In NLP, people often use cosine similarity to measure how close two vector spaces are to each other. However, we know that cosine-similarity is the same thing as Pearson correlation, for centered vectors (Is there any relationship among cosine similarity, pearson correlation, and z-score?). To me, this means that we can view each vector as a random variable, and the values of the vector as realizations of the underlying distribution of that random variable.

In that case, we also know that correlation only measures linear dependence. So, my question is, why would cosine similarity be preferred to perhaps nonlinear measures of association between random variables, such as distance correlation (https://en.wikipedia.org/wiki/Distance_correlation)?

Best Answer

Cosine similarity is not a measure of (the strenght of) linear association like Pearson r is, it is a measure of proportional association which is a narrower definition. The difference is in centration: r is cosine for centered data.

Cosine similarity is a measure of proportionality: if points of a bivariate data cloud lie on a straight line coming from the coordinates origin then cosine similarity is maximal, $cos_{xy}=1$. If that straight line of points does not come through the origin or if the points deviate from lying on a straight line then $cos_{xy}$ gets smaller. Because Pearson $r$ is $cos$ of the cloud centered by both axes a straight line of points would always pierce the origin, and therefore for $r$ only deviations from points' lying on the straight line can decrease the coefficient: correlation is the extent of linearity. When $cos$ is $1$ $r$ is also $1$ and full linearity is observed, however if $r$ is $1$ $cos$ is not necessarily $1$: full linearity is not enough for $cos$ to be max. $cos$ is anchored by an "external" point, the origin, $r$ is anchored only to the data cloud itself as represented by its mean.

From regressional standpoint, both $r$ and $cos$ are the $R_{regr}=\sqrt{(1-SS_{resid}/SS_{tot})}$, but $cos$ is about regression w/o intercept, i.e. with the regression line forced to come through the origin and $SS_{tot}$ are deviations from Y=0, not from Y=mean.

$Cos$ and $r$ are, respectively, the scalar product and the covariance, from which the coefficient's sensitivity to the variables' scale or magnitude has been removed.

So, cosine similarity and Pearson r aren't things to mix up in the question "what do they measure", as are covariance and Pearson r, too.
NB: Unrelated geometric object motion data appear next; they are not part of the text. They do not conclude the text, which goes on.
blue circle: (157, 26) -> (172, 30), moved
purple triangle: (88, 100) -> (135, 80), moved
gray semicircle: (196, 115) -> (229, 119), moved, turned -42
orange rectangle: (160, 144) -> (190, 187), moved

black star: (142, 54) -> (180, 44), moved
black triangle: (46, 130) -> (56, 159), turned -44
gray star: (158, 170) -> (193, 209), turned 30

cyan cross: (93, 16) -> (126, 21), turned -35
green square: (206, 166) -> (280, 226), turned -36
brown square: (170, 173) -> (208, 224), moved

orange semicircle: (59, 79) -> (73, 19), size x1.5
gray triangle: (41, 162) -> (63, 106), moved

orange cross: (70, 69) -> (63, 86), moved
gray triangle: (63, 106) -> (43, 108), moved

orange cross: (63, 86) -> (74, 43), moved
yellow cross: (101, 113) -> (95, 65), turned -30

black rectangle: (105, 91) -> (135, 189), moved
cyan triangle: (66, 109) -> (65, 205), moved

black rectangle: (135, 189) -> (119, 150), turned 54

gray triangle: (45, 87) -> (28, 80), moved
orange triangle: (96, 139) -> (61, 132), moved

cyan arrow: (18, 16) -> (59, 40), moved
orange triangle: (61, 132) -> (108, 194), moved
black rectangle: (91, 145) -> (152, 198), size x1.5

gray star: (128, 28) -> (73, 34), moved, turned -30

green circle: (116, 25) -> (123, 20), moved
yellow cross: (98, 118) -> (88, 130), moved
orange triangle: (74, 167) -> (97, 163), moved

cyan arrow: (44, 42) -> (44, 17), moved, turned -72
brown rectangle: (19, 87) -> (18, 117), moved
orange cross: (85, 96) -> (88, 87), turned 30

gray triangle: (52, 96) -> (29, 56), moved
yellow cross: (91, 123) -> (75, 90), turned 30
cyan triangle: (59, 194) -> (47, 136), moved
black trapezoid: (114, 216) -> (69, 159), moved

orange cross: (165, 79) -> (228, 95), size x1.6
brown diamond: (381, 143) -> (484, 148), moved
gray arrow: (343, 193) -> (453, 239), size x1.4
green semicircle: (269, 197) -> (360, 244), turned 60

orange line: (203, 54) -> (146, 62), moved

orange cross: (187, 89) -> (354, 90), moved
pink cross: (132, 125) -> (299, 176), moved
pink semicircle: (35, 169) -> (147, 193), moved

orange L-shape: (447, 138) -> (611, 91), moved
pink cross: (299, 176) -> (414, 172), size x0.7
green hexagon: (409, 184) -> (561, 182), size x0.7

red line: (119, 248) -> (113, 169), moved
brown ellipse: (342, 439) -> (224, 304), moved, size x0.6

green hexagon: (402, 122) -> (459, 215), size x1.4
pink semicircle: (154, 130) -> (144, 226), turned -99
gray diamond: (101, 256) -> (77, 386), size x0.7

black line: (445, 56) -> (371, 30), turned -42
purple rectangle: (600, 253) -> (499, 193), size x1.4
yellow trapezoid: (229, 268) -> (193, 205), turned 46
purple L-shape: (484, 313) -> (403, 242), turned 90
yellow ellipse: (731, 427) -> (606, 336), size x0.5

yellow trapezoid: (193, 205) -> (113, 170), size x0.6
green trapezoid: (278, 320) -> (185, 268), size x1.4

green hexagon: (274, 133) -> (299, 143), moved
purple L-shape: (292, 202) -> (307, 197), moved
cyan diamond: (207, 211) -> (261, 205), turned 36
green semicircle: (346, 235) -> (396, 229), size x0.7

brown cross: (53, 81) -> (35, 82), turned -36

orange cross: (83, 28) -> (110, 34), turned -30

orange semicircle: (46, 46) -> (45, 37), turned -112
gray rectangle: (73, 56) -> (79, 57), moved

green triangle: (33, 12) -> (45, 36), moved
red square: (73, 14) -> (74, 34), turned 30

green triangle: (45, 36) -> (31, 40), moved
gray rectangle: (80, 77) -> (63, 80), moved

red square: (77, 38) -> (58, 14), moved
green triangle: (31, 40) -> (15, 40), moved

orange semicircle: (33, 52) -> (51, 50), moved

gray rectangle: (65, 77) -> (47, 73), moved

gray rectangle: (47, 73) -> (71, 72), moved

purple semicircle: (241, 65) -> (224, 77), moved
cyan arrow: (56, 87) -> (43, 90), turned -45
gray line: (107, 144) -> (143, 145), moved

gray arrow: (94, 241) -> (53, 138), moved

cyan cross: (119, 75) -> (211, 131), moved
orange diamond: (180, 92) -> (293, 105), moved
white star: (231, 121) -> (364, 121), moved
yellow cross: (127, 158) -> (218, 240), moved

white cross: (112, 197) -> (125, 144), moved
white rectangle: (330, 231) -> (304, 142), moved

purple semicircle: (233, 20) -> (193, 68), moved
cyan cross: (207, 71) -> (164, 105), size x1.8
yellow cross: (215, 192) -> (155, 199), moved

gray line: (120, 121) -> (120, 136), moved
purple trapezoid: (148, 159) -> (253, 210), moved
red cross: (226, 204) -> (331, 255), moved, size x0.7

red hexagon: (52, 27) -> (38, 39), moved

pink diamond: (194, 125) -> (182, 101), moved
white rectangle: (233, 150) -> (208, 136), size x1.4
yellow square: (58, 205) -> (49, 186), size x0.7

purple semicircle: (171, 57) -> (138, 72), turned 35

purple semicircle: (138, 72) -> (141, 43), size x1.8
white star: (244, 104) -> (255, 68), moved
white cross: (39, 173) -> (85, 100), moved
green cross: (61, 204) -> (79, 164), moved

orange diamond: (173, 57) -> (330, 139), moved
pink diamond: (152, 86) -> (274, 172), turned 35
As for distance correlation, the idea behind it is different from both cosine or r. It captures the notion of generalized association - linear, nonlinear, curvilinear, and the notion is from the viewpoint of stochastic independence. With normal bivariate population zero Pearson r tells of the stochastic independence. Distance correlation generalizes to any distribution, and it does not center the data to its mean (because, at the "double centering" operation, euclidean distances are taken not squared).